Where Should We Live?

In the early aughts Raymond was the psychic to the NYC media elite. He lived in a townhouse in the west village and his partner would buzz you in and you’d bring photos of your friends and family and Raymond would tell you your life. I never went to him but my assistant went so often I had to stage an intervention and my best friend Dorothy went once and when Raymond saw her photos he pointed to our friend Katherine and said “she will do anything to be married” which turned out to be 100% true, and he pointed to a photo of James and me, newly engaged, and said “those two are still on fire. Tell them Connecticut.”

Who knew that the matter of where we would live would be the defining question of our 19-year marriage? Not us. We left NYC with our hair on fire when JW was 6 months old because JW had colic, I was in the midst of full blown postpartum anxiety disorder and still had to show up at Teen Vogue and be amazing, and we were living in a 1-bedroom apartment. James and I made the decision to leave our lives and careers in NYC one evening where all of life’s major decisions are made: The Dublin House. “I want to move back to Virginia,” I said and James paused, beer half way to his lips, looked into my eyes and said “Okay,” and two weeks later we were loading up all our earthly possessions into a U-Haul destined for my parent’s basement in Northern Virginia.
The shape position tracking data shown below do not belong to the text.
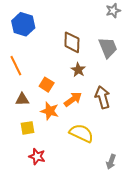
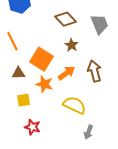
brown diamond: (72, 42) -> (65, 19), turned -45
orange square: (47, 85) -> (41, 59), size x1.6
gray arrow: (111, 162) -> (88, 132), moved

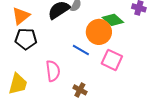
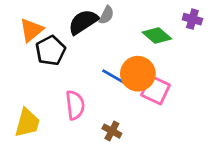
orange circle: (99, 32) -> (138, 74), moved
black pentagon: (26, 39) -> (50, 50), moved, turned -30

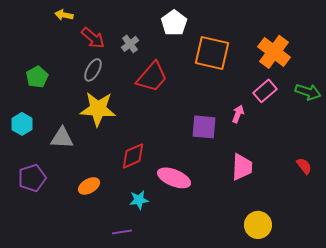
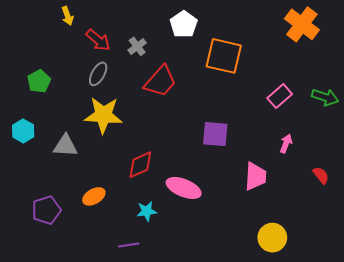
yellow arrow: (64, 15) -> (67, 16), turned -120
orange cross: (274, 52) -> (302, 24), moved
pink arrow: (238, 114) -> (286, 144), moved
purple pentagon: (32, 178) -> (46, 210), moved

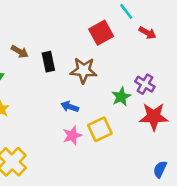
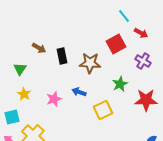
red square: (101, 33) -> (116, 44), moved
purple cross: (145, 84) -> (143, 61), moved
pink star: (72, 135) -> (54, 99), moved

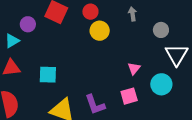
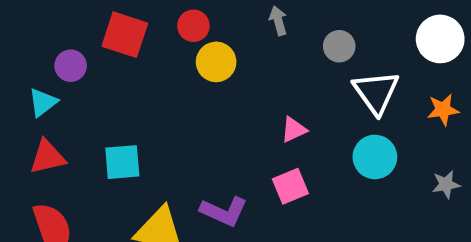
pink triangle: (134, 68) -> (294, 130), turned 32
cyan circle: (161, 84) -> (375, 157), moved
purple L-shape: (95, 105) -> (224, 211), turned -40

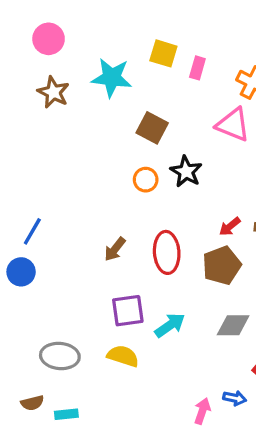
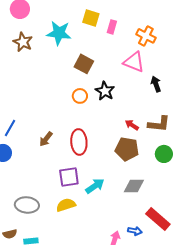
red arrow: (230, 227) -> (132, 125), turned 72
brown arrow: (115, 249) -> (46, 139), moved
red ellipse: (167, 252) -> (79, 142), moved
brown pentagon: (222, 265) -> (127, 149), turned 30
yellow semicircle: (123, 356) -> (66, 205), turned -36

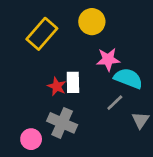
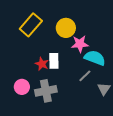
yellow circle: (92, 22) -> (66, 28), moved
gray cross: (62, 123) -> (46, 91), turned -35
pink circle: (31, 139) -> (22, 87), moved

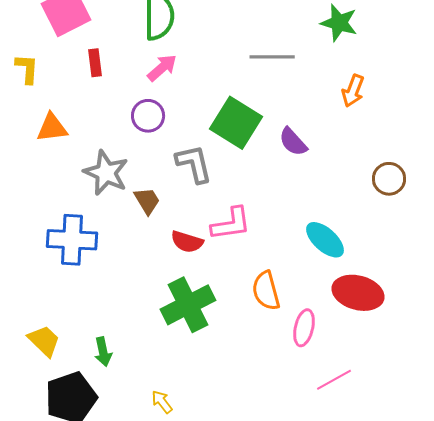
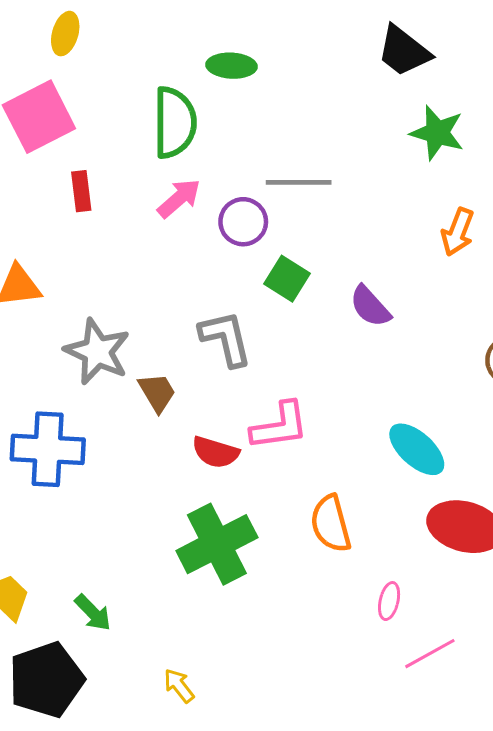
gray line: (272, 57) -> (299, 182), moved
purple circle: (148, 116) -> (243, 222), moved
green square: (236, 123) -> (287, 279), size x0.6
pink ellipse: (304, 328) -> (389, 601), moved, size x0.7
green arrow: (103, 352) -> (93, 613), turned -32

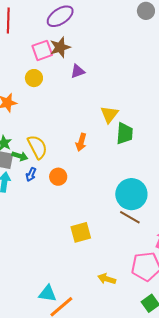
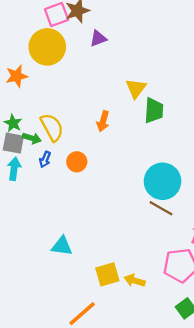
yellow circle: (34, 78) -> (47, 47), size x1.8
yellow square: (81, 232) -> (107, 274), moved
cyan triangle: (48, 294) -> (62, 246), moved

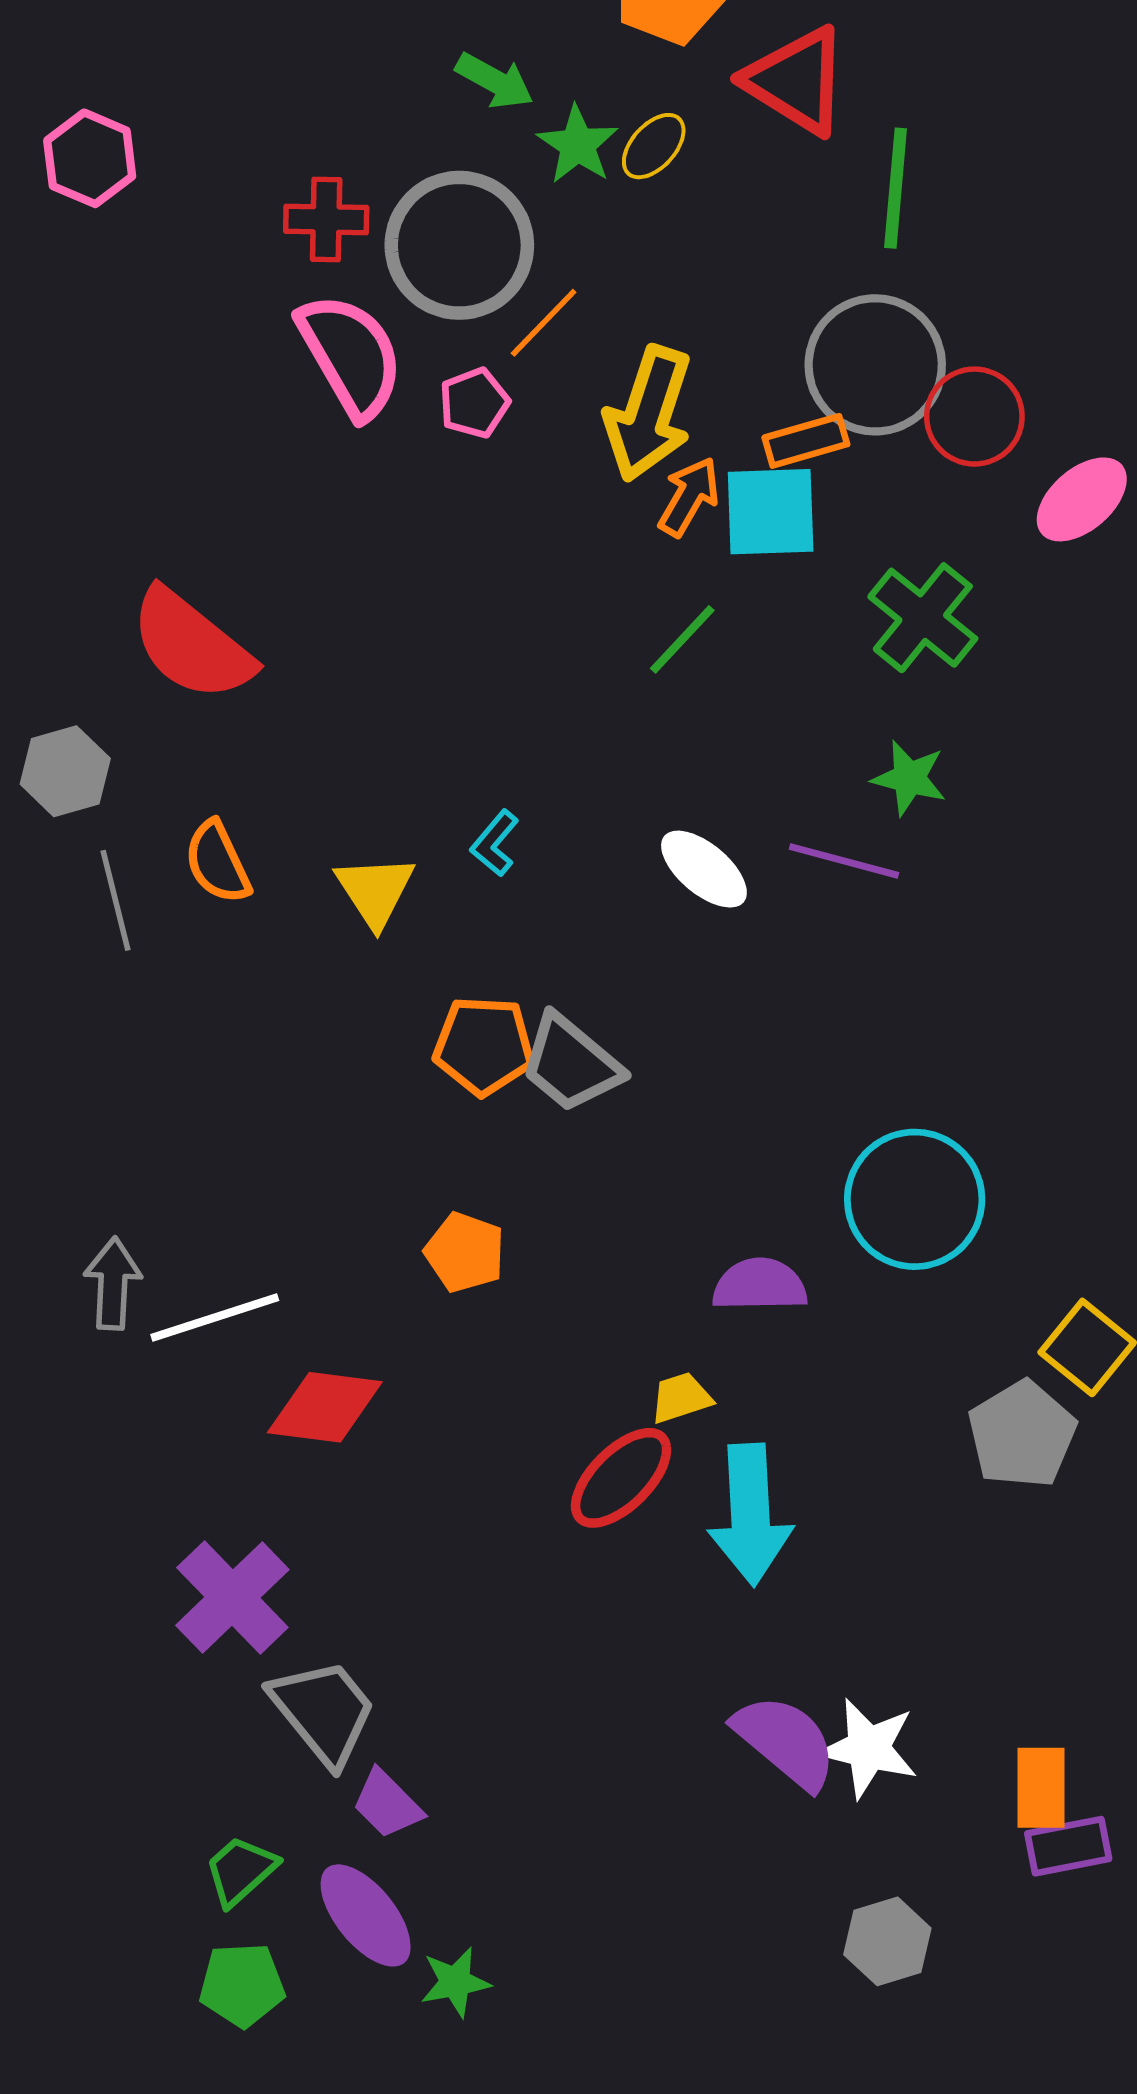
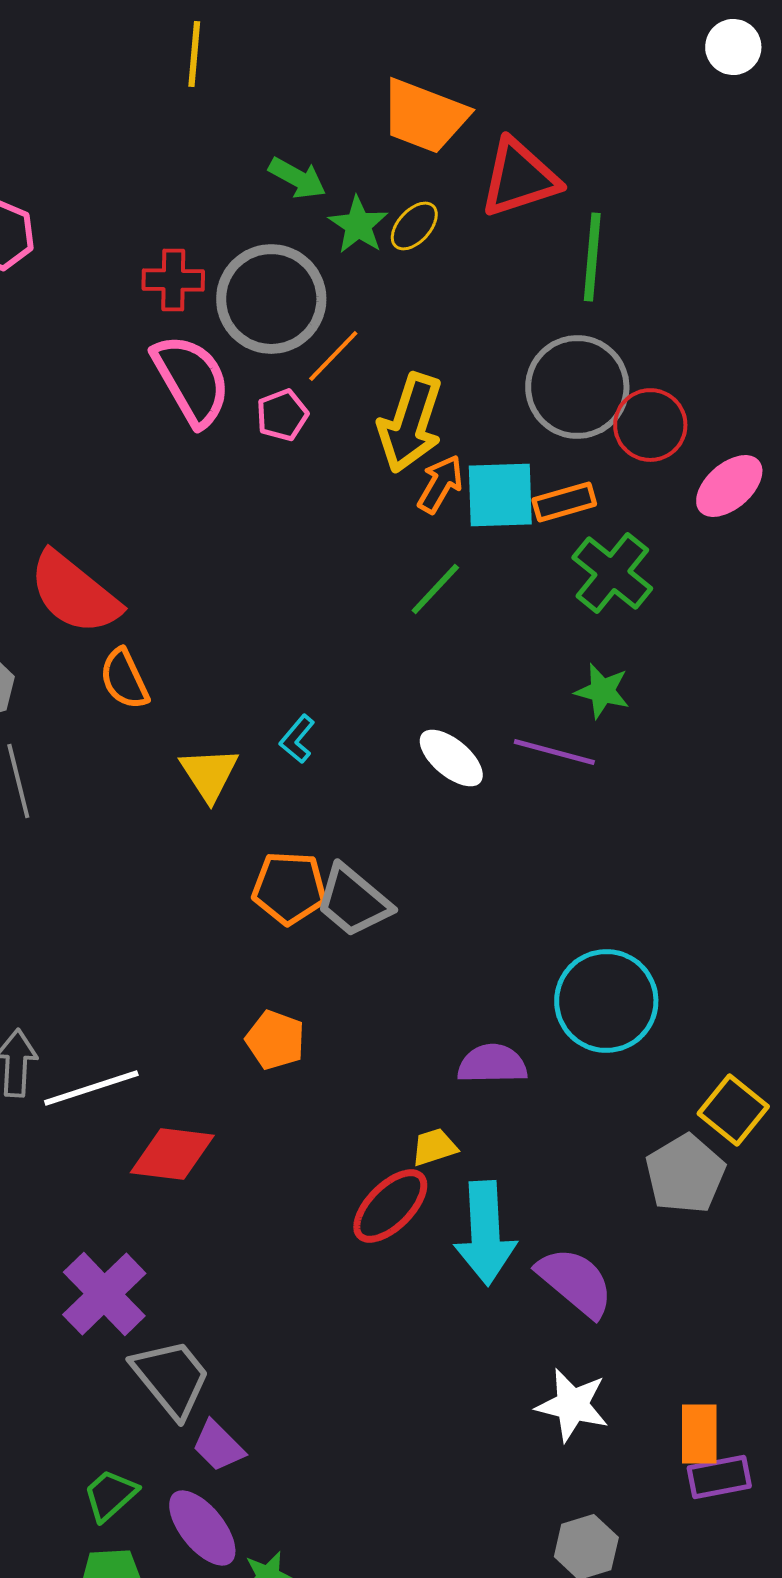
red triangle: (796, 81) -> (519, 178), turned -50
orange rectangle: (806, 441) -> (564, 502), moved
orange semicircle: (217, 862) -> (124, 679), moved
purple semicircle: (786, 1742) -> (575, 1282), moved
James did a phone interview while we drove down the New Jersey Turnpike and got the goddamn job. One week after leaving New York we knew we’d made a huge mistake, but we lived in Virginia for the next 12 years. Not one day went by when we didn’t discuss where we wanted to live. It wasn’t there.

Moving to Amsterdam was one of the greatest things that has ever happened to me, and probably us. I’ve spent the past 5 years healing, resting, finding joy and inspiration in this magical land that has given me everything my heart could ever desire. But now we find ourselves at another crossroads and the question of where should we live has again risen to the surface.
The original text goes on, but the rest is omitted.